SUPERIOR COURT OF NEW JERSEY APPELLATE DIVISION


February 9, 2012

STATE OF NEW JERSEY, PLAINTIFF-RESPONDENT,
v.
RONALD ALLEN, DEFENDANT-APPELLANT.

On appeal from Superior Court of New Jersey, Law Division, Essex County, Indictment No. 95-06-2229.

Per curiam.

NOT FOR PUBLICATION WITHOUT THE APPROVAL OF THE APPELLATE DIVISION

Submitted December 7, 2011

Before Judges Fuentes and Koblitz.

Defendant appeals from the February 18, 2010 order denying his motion for post conviction relief (PCR) on the merits. Defendant was indicted in Essex County, Indictment No. 95-06- 2229, for two counts of carjacking, N.J.S.A. 2C:15-2 and 2C:2-6, and various other charges stemming from an April 18, 1995 armed carjacking of two people in Newark. On January 18, 1996, defendant was sentenced in federal court to 180 months in prison for an unrelated carjacking. After a hung jury, defendant pled guilty on June 3, 1996, to every count in Indictment 95-06-2229. Although the State made no plea agreement with defendant, the judge promised him a sentence of no more than fifteen years with a parole ineligibility of seven and one-half years to run concurrent to the federal sentence he was already serving. As defendant was unable to read, defense counsel read the plea form containing the judge's promise to defendant. The judge explained to defendant that if the sentence was any greater, defendant would have the right to withdraw his plea and proceed to a second trial. The judge imposed the maximum sentence under the agreement on June 21, 1996.

In spite of efforts by the sentencing judge and United States Attorney's Office, the federal sentencing judge recommended that defendant's federal sentence run consecutive to the state sentence. The Federal Bureau of Prisons complied with this recommendation. On April 14, 1999, defendant wrote a letter of complaint to the New Jersey sentencing judge, who responded on April 20, 1999, that he had imposed the agreed-upon sentence and defendant's "complaint is with the federal authorities." Defendant's subsequent federal appeals were denied. Allen v. Nash, CV-04-0449, February 8, 2006, Allen v. Nash, 266 F. App'x 779 (3d Cir.), cert. denied, 169 L.Ed. 319 (2007). Defendant filed a PCR on July 21, 2008, alleging his counsel was ineffective by not informing him that the judge's promise was not binding on the federal court or prison authorities. The PCR was denied on the merits.
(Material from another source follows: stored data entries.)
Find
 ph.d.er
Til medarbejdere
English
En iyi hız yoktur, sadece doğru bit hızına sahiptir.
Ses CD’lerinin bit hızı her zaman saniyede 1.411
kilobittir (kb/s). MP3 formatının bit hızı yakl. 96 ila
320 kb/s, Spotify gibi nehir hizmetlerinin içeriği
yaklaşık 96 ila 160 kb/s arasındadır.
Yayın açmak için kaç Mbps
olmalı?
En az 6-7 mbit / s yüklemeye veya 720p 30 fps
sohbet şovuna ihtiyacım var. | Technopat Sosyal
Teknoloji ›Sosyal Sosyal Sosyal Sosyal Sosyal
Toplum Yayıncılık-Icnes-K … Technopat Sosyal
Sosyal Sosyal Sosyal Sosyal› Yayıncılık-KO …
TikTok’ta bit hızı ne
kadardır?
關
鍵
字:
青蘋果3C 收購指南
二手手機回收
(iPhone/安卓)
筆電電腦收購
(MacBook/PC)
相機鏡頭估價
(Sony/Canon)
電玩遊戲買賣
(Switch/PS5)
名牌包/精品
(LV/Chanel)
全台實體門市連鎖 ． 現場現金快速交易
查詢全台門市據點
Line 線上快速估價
In denying his PCR application, the trial judge noted that an evidentiary hearing was unnecessary because defendant's representations were accurate. The judge heard the application on the merits and determined that both he and defense counsel had done the best they could to effectuate the concurrent sentence imposed on defendant, but had been thwarted by the federal system. The judge indicated that he had no doubt defendant had already served his maximum New Jersey sentence, and thus no relief was available.

We agree with defendant that the violation of his plea agreement represents a manifest injustice and therefore grant the relief requested.

POINT ONE

THE FAILURE OF TRIAL COUNSEL TO ADVISE DEFENDANT THAT HIS PLEA AGREEMENT WITH THE TRIAL COURT, THAT HIS STATE SENTENCE WOULD RUN CONCURRENT TO DEFENDANT'S FEDERAL SENTENCE, WAS NOT BINDING ON THE FEDERAL COURT AND/OR PRISON AUTHORITIES, CONSTITUTED ERRONEOUS AND INCORRECT LEGAL ADVISE, THUS DEPRIVING DEFENDANT OF HIS CONSTITUTIONAL RIGHT TO THE EFFECTIVE ASSISTANCE OF COUNSEL.

POINT TWO

THE FAILURE OF TRIAL COUNSEL AND THE TRIAL COURT TO EXPLAIN THAT DEFENDANT COULD BE FORCED TO SERVE CONSECUTIVE SENTENCES BY THE FEDERAL COURT CAUSED DEFENDANT TO LACK KNOWLEDGE AND UNDERSTANDING OF THE PLEA AGREEMENT, RENDERING HIS PLEA DEFECTIVE, BECAUSE HE NEVER KNOWINGLY WAIVED HIS RIGHT TO A JURY TRIAL. (PARTIALLY RAISED BELOW) POINT THREE THE PCR COURT ERRED WHEN IT FAILED TO GRANT DEFENDANT'S REQUEST FOR AN EVIDENTIARY HEARING.

POINT FOUR

THE TIME BAR OF R. 3:22-12 SHOULD NOT BE APPLIED TO DEFENDANT'S PETITION FOR POST CONVICTION RELIEF.

The legal principles governing our analysis of defendant's ineffective assistance of counsel claim are settled and well-known. To prevail on a claim of ineffective assistance of counsel, not only must a defendant overcome a presumption that defense counsel's "conduct falls within the wide range of reasonable professional assistance," Strickland v. Washington, 466 U.S. 668, 689, 104 S. Ct. 2052, 2065, 80 L. Ed. 2d 674, 694 (1984), the defendant must also prove that counsel's performance was "deficient" and that "the deficient performance prejudiced the defense." Id. at 687, 104 S. Ct. at 2064, 80 L. Ed. 2d at 693; see also United States v. Cronic, 466 U.S. 648, 653-58, 104 S. Ct. 2039, 2043-46, 80 L. Ed. 2d 657, 664-67 (1984) (discussing generally the requirement of effective counsel).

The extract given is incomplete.